Keeping abreast of current trends and issues and managing my disappointment with Local Governments who look at issues in the short term.

At times, I also get frustrated with a reluctance by some within Local Government to not fully embrace customer service or community engagement.

Q. What innovative projects or policies is your Council working on?

We have partnered with Taggle Systems, an Australian specialist radio and telemetry business to develop 'real time' water meter readings at an affordable cost. The project has the ability to set a new bench mark for customer service in the Water Industry.

It also has the capacity to reduce the cost of providing water services to the community by deferral of capital investment through improved demand management.

Q. How do you see its future in the 21st Century?

The only constant in life is change and Councils that can best prepare their communities for the challenges and opportunities that the future holds will be the Councils who are in good stead to face the future.

Larger regional governments will be inevitable but hopefully we will learn from the mistakes of other countries, as the best model for Australia is determined.

In the meantime Local Government needs to raise up more visionary, creative Chief Executive Officers who can lead staff in partnership with skilled, community focused elected representatives who want to honestly take a medium to long term view of their Local Government area.

I am still passionate about Local Government and look forward to continuing to serve my community.

Councillor Peter Maguire, Central Highlands Regional Council, Queensland

Q. Why did you decide to run for Council?

I saw it as a chance to help my local community.

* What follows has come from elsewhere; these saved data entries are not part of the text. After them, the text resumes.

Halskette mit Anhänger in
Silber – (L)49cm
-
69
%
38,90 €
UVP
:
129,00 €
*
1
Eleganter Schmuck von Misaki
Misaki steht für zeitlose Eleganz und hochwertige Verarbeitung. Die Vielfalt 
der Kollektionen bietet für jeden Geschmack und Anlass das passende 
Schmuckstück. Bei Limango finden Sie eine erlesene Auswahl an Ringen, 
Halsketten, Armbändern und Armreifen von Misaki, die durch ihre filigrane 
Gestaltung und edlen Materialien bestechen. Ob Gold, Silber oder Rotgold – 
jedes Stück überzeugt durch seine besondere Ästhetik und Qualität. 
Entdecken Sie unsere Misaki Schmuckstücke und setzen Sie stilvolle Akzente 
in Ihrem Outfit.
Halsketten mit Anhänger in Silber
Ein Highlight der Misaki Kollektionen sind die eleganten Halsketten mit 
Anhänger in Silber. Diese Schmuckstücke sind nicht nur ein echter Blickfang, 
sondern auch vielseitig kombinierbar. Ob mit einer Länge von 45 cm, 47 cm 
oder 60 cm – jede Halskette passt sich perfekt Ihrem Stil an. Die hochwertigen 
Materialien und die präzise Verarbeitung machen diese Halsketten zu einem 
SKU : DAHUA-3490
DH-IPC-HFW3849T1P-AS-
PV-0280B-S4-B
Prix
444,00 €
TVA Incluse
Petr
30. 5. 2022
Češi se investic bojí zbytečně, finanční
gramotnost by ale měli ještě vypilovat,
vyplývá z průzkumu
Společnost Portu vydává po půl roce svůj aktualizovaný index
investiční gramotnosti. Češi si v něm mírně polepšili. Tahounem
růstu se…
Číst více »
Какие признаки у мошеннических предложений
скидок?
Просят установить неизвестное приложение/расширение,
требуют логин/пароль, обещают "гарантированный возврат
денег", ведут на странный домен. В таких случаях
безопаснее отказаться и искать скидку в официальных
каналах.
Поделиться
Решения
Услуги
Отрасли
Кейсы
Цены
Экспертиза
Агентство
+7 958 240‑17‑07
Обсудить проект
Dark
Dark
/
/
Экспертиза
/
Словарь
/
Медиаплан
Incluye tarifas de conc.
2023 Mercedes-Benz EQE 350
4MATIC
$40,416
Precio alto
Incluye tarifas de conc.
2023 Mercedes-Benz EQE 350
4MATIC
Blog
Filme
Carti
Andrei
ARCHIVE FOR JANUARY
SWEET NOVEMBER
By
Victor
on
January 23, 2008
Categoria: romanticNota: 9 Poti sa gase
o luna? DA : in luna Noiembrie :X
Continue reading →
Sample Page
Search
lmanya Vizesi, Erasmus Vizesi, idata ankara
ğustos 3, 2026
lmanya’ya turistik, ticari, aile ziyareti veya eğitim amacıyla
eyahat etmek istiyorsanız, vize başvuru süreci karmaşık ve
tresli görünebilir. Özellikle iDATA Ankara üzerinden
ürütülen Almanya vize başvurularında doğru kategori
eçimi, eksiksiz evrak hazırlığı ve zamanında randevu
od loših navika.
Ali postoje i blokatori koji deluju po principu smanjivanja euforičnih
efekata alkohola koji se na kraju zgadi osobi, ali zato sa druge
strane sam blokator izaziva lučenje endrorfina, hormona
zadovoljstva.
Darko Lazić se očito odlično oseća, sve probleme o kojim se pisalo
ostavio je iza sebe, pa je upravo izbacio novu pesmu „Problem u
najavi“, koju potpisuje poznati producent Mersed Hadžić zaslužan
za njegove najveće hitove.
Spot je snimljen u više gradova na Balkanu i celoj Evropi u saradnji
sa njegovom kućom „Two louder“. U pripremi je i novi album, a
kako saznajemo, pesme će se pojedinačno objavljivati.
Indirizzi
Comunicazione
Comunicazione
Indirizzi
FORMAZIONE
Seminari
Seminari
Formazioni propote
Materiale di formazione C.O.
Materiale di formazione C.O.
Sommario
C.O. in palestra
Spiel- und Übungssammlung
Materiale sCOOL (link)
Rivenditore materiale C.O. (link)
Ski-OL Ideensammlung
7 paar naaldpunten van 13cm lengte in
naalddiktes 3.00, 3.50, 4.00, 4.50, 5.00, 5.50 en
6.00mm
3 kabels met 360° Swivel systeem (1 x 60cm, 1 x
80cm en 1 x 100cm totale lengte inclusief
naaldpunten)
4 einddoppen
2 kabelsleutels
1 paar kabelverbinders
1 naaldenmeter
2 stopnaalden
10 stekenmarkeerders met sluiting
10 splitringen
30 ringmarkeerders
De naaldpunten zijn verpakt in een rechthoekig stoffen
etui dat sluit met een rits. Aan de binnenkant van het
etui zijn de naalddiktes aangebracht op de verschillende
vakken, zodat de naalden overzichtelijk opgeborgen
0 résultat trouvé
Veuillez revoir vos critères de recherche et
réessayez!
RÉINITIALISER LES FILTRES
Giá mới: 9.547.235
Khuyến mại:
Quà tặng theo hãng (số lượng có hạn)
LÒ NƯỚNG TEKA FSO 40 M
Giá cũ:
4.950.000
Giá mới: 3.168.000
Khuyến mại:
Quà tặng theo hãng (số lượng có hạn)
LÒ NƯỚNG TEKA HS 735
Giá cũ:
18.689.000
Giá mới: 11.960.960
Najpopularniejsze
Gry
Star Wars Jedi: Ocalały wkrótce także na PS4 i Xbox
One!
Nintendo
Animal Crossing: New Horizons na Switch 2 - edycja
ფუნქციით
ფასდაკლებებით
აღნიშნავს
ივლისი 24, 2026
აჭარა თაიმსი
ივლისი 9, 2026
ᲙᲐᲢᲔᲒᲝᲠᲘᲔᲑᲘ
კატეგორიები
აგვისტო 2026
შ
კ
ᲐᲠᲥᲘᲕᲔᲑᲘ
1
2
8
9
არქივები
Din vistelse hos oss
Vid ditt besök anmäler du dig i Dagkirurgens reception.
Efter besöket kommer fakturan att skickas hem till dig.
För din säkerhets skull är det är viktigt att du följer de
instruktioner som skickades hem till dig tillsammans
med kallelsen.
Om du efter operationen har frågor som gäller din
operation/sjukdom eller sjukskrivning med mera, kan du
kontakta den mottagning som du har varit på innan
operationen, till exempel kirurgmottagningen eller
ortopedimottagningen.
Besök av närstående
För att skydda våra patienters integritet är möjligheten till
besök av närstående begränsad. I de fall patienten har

I was already involved in some community events and activities, but I thought being on Council would give me an opportunity to really make a positive difference.

Q. Tell us about the Central Highlands.

God's own country covers around 60,000 square kilometres, stretching from the Arcadia Valley in the south to the Peak Ranges in the north, east from Boolburra to Bogantungan in the west.

We have over 31,000 residents spread across more than 20 townships and communities.

Our region is characterised by vibrant townships, spectacular natural scenery, fertile farming country, highly improved livestock grazing land, operational coal mines and rich untapped resource reserves.

Our stunning natural features include the Gemfields, the largest sapphire producing fields in the Southern Hemisphere, Carnarvon Gorge, Blackdown Tablelands and the Peak Downs ranges.

We use the word diversity a lot in this region – diverse economy, landscapes and people.

Our Community Plan tells us that we value our culture and our heritage, but we are also very welcoming, and our region is growing, with people literally travelling from all over the world to live here.

The Council was created on 15 March 2008, with the amalgamation of the former Shires of Bauhinia, Duaringa, Emerald and Peak Downs.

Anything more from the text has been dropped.